Neumann, Jan; Hofmann, Felix C; Heilmeier, Ursula; Ashmeik, Walid; Tang, Kenneth; Gersing, Alexandra S; Schwaiger, Benedikt J; Nevitt, Michael C; Joseph, Gabby B; Lane, Nancy E; McCulloch, Charles E; Link, Thomas M
Type 2 diabetes patients have accelerated cartilage matrix degeneration compared to diabetes free controls: data from the Osteoarthritis Initiative.
PURPOSE: Osteoarthritis (OA) and diabetes mellitus (DM) share common risk factors with a potential underlying relationship between both diseases. The purpose of this study was to investigate the longitudinal effects of DM on cartilage deterioration over 24-months with MR-based T2 relaxation time measurements.

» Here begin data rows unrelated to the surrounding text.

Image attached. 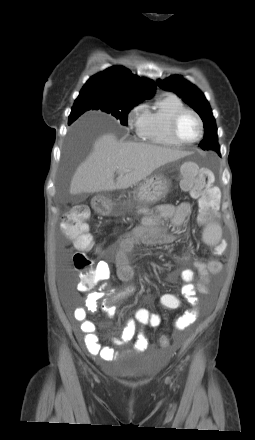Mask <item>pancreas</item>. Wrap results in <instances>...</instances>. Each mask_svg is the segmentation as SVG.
I'll return each mask as SVG.
<instances>
[{
  "label": "pancreas",
  "instance_id": "obj_1",
  "mask_svg": "<svg viewBox=\"0 0 255 440\" xmlns=\"http://www.w3.org/2000/svg\"><path fill=\"white\" fill-rule=\"evenodd\" d=\"M137 209H138L137 210L138 214H143V215L150 214V209L146 205H142V206L140 205L137 207Z\"/></svg>",
  "mask_w": 255,
  "mask_h": 440
}]
</instances>
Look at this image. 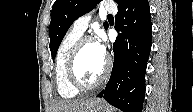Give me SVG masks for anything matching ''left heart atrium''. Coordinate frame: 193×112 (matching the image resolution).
Wrapping results in <instances>:
<instances>
[{
	"label": "left heart atrium",
	"instance_id": "left-heart-atrium-1",
	"mask_svg": "<svg viewBox=\"0 0 193 112\" xmlns=\"http://www.w3.org/2000/svg\"><path fill=\"white\" fill-rule=\"evenodd\" d=\"M96 44H97L98 49H99V51L101 52V54L105 56L106 47H105L104 42H103V41H98V42H96Z\"/></svg>",
	"mask_w": 193,
	"mask_h": 112
}]
</instances>
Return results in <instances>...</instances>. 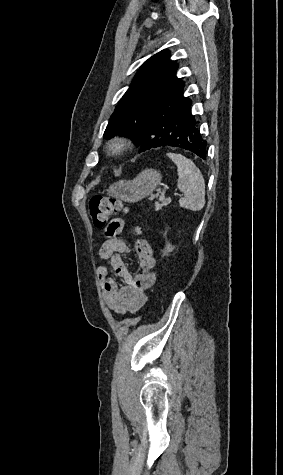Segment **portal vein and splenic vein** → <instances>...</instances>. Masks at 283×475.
<instances>
[{
	"mask_svg": "<svg viewBox=\"0 0 283 475\" xmlns=\"http://www.w3.org/2000/svg\"><path fill=\"white\" fill-rule=\"evenodd\" d=\"M173 193H174V197H175L176 199H179V198L181 197V194H180L179 190L176 189V190H174Z\"/></svg>",
	"mask_w": 283,
	"mask_h": 475,
	"instance_id": "18ae733b",
	"label": "portal vein and splenic vein"
}]
</instances>
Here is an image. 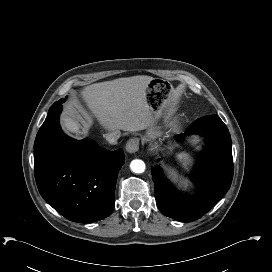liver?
<instances>
[{"label": "liver", "mask_w": 272, "mask_h": 272, "mask_svg": "<svg viewBox=\"0 0 272 272\" xmlns=\"http://www.w3.org/2000/svg\"><path fill=\"white\" fill-rule=\"evenodd\" d=\"M153 78L138 75L87 86L81 95L88 108L109 131L136 132L153 122L146 101V87ZM63 126L76 135L84 134L77 119L69 114L62 118Z\"/></svg>", "instance_id": "liver-1"}]
</instances>
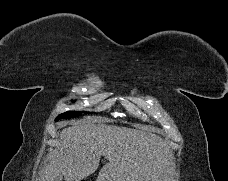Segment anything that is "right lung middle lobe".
I'll list each match as a JSON object with an SVG mask.
<instances>
[{"mask_svg":"<svg viewBox=\"0 0 228 181\" xmlns=\"http://www.w3.org/2000/svg\"><path fill=\"white\" fill-rule=\"evenodd\" d=\"M80 114H81V112H78V111H69V112L58 115L57 118L55 119V121H58L59 119H64V118H71L74 116H78Z\"/></svg>","mask_w":228,"mask_h":181,"instance_id":"obj_1","label":"right lung middle lobe"}]
</instances>
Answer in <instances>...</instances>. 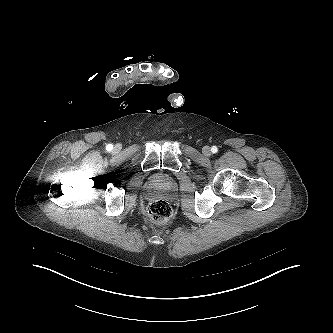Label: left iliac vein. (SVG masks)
Instances as JSON below:
<instances>
[{"instance_id":"left-iliac-vein-1","label":"left iliac vein","mask_w":333,"mask_h":333,"mask_svg":"<svg viewBox=\"0 0 333 333\" xmlns=\"http://www.w3.org/2000/svg\"><path fill=\"white\" fill-rule=\"evenodd\" d=\"M202 152L207 157L211 155V149H210L209 146H204L203 149H202Z\"/></svg>"}]
</instances>
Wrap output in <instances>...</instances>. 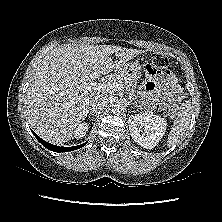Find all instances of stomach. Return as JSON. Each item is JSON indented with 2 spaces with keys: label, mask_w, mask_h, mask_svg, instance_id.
<instances>
[{
  "label": "stomach",
  "mask_w": 222,
  "mask_h": 222,
  "mask_svg": "<svg viewBox=\"0 0 222 222\" xmlns=\"http://www.w3.org/2000/svg\"><path fill=\"white\" fill-rule=\"evenodd\" d=\"M119 74L127 81H136L142 76V67L138 62L126 63Z\"/></svg>",
  "instance_id": "obj_1"
}]
</instances>
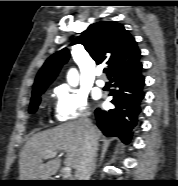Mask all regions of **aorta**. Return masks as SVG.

METHODS: From the Osteoarthritis Initiative (OAI) cohort 196 diabetics were matched in small sets for age, sex, BMI and Kellgren-Lawrence score with 196 non-diabetic controls. Knee cartilage semi-automatic segmentation was performed on 2D multi-slice multi-echo spin-echo sequences. Texture of cartilage T2 maps was obtained via grey level co-occurrence matrix analysis. Linear regression analysis was used to compare cross-sectional and changes in T2 and texture parameters between the groups.
RESULTS: Both study groups were similar in age (63.3 vs 63.0 years, P = 0.70), BMI (30.9 vs 31.2 kg/m2, P = 0.52), sex (female 53.6% vs 54.1%, P = 0.92) and KL score distribution (P = 0.97). In diabetics, except for the patella, all compartments showed a significantly higher increase in mean T2 values when compared to non-diabetic controls. Global T2 values increased almost twice as much; 1.77ms vs 0.98ms (0.79ms [CI: 0.39,1.19]) (P < 0.001). Additionally, global T2 values showed a significantly higher increase in the bone layer (P = 0.006), and in a separate analysis of the texture parameters, diabetics also showed consistently higher texture values (P < 0.05), indicating a more disordered cartilage composition.
CONCLUSION: Cartilage T2 values in diabetics show a faster increase with a consistently more heterogeneous cartilage texture composition. DM seems to be a risk factor for developing early OA with an accelerated degeneration of the articular cartilage in the knee.